A new study finds a link between prenatal maternal stress (PNMS) and the development of symptoms of asthma and autism in children.

A team of scientists from The Douglas Mental Health University Institute and from McGill University has been studying women who were pregnant during the January 1998 Quebec ice storm since June of that year and observing effects of their stress on their children's development (Project Ice Storm).The team examined the degree to which the mothers' objective degree of hardship from the storm and their subjective degree of distress explained differences among the women's children in asthma-like symptoms and in autism-like traits.

Results reported in the journal Psychiatry Research show that the greater the mothers' objective hardship from the ice storm (such as more days without electricity), and the greater the mothers' distress about the ice storm 5 months later, the more severe their children's autistic-like traits at 6½ years of age.

The team emphasizes that the children in Project Ice Storm are not autistic; the results describe normal variations among children.

These traits include difficulty making friends, being clumsy, speaking in odd ways, etc. The effect of the mothers' ice storm stress was especially strong when the ice storm happened in the first trimester of pregnancy. Interestingly, the children with the most severe symptoms had mothers who had had high levels of hardship from the ice storm but low levels of distress.

"We have found effects of the mothers' objective hardship from the ice storm (such as the number of days without electricity), or their degree of distress from the storm, on every aspect of child development that we have studied, said Suzanne King, PhD, the senior author of the paper. This is surprising, since the children in our study are mostly from upper class families and are generally doing extremely well in school and in life."
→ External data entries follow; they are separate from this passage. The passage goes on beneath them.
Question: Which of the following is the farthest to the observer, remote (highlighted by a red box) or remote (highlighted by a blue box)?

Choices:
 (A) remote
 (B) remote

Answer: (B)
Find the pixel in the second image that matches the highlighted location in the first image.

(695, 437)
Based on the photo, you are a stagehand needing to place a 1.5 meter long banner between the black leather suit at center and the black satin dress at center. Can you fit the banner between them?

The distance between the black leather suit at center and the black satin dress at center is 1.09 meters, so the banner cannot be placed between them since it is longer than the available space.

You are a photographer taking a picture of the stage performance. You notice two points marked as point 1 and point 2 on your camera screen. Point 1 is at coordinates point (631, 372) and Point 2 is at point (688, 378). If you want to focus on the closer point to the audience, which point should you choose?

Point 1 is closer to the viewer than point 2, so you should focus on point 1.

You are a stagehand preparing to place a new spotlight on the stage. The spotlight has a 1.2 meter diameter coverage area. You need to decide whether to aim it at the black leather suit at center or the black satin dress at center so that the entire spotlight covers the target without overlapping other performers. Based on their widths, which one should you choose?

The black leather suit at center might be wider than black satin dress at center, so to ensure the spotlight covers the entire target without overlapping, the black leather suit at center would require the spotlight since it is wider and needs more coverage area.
In May, the team reported in the journal Biomedical Research International that girls whose mothers had had high levels of distress after the ice storm were more likely to have experienced wheezing, to have been diagnosed with asthma by a doctor, and to have been prescribed asthma medication before the age of 12. There was no effect in boys, and there was no effect of the mothers' objective hardship.
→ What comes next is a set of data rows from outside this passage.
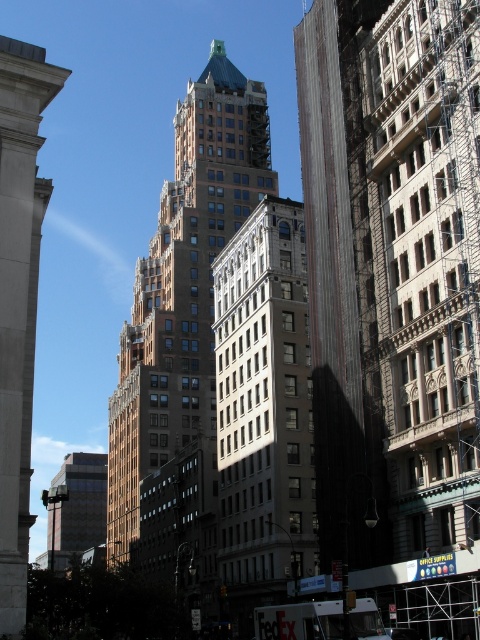 Is point (160, 208) positioned after point (10, 442)?

Yes, it is behind point (10, 442).

Measure the distance from brown stone tower at center to white stone column at left.

The distance of brown stone tower at center from white stone column at left is 263.17 feet.

Find the location of a particular element. The image size is (480, 640). brown stone tower at center is located at coordinates (182, 285).

Which is below, white stone building at center or white stone column at left?

Positioned lower is white stone building at center.

Is white stone building at center closer to camera compared to white stone column at left?

No, white stone building at center is behind white stone column at left.

Does point (252, 520) lie in front of point (27, 522)?

No, (252, 520) is behind (27, 522).

I want to click on white stone building at center, so click(264, 408).

Is point (360, 8) positioned in front of point (82, 524)?

Yes, point (360, 8) is in front of point (82, 524).

Which of these two, dark brown brick building at center or glassy reflective building at center, stands taller?

With more height is glassy reflective building at center.

Is point (324, 61) closer to viewer compared to point (100, 490)?

Yes.

Locate an element on the screen. The height and width of the screenshot is (640, 480). dark brown brick building at center is located at coordinates (340, 284). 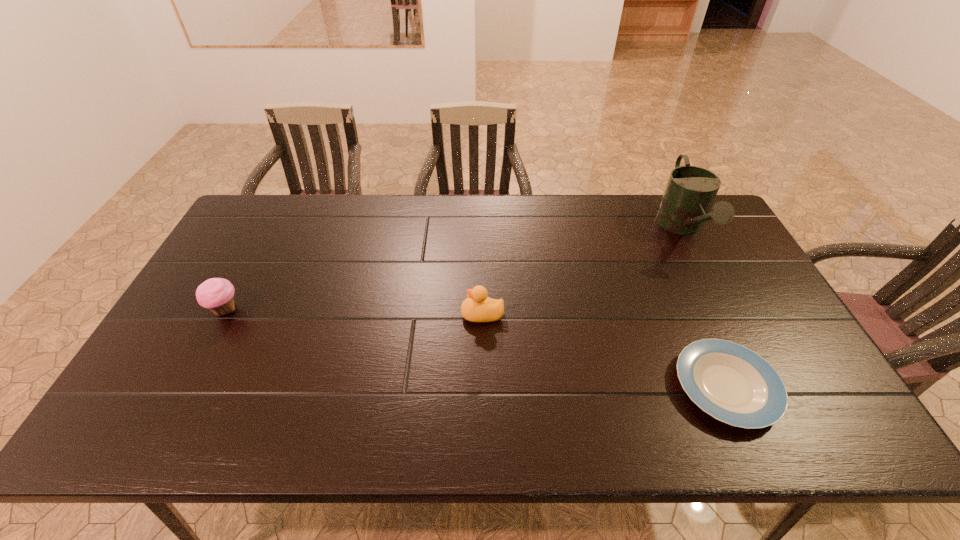 Identify the location of free region at the near edge of the desktop. This screenshot has height=540, width=960. (435, 422).

The image size is (960, 540). I want to click on free space at the left edge, so click(173, 398).

Locate an element on the screen. vacant area between the duck and the shortest object is located at coordinates 604,350.

Locate an element on the screen. free space between the second object from left to right and the cupcake is located at coordinates (354, 312).

Where is `blank region between the farthest object and the plate`? This screenshot has height=540, width=960. blank region between the farthest object and the plate is located at coordinates pyautogui.click(x=705, y=308).

You are a GUI agent. You are given a task and a screenshot of the screen. Output one action in this format:
    pyautogui.click(x=<x>, y=<y>)
    Task: Click on the vacant area that lies between the watering can and the leftmost object
    
    Given the screenshot: What is the action you would take?
    pyautogui.click(x=454, y=269)

Identify the location of vacant space that's between the tallest object and the duck. The image size is (960, 540). (583, 272).

Image resolution: width=960 pixels, height=540 pixels. Find the location of `free point between the shortest object and the second object from left to right`. free point between the shortest object and the second object from left to right is located at coordinates (604, 350).

Where is `free space between the watering can and the leftmost object`? Image resolution: width=960 pixels, height=540 pixels. free space between the watering can and the leftmost object is located at coordinates (454, 269).

Where is `free space between the plate and the duck`? The height and width of the screenshot is (540, 960). free space between the plate and the duck is located at coordinates (604, 350).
These results demonstrate the power of a stressor in pregnancy to influence both the physical development and the mental health of the unborn child. Project Ice Storm continues to follow the children's development, including brain MRI scans at the age of 16 years starting in September.

"If the stress of the ice storm could have such large effects on these children, helping to explain why some are sicker than others or have more atypical development than others, added Suzanne King, how much greater would the effects be with an even more stressful event in pregnancy or in disadvantaged families with fewer resources? Our research is showing us how vulnerable the unborn child is to his mother's environment and her mood."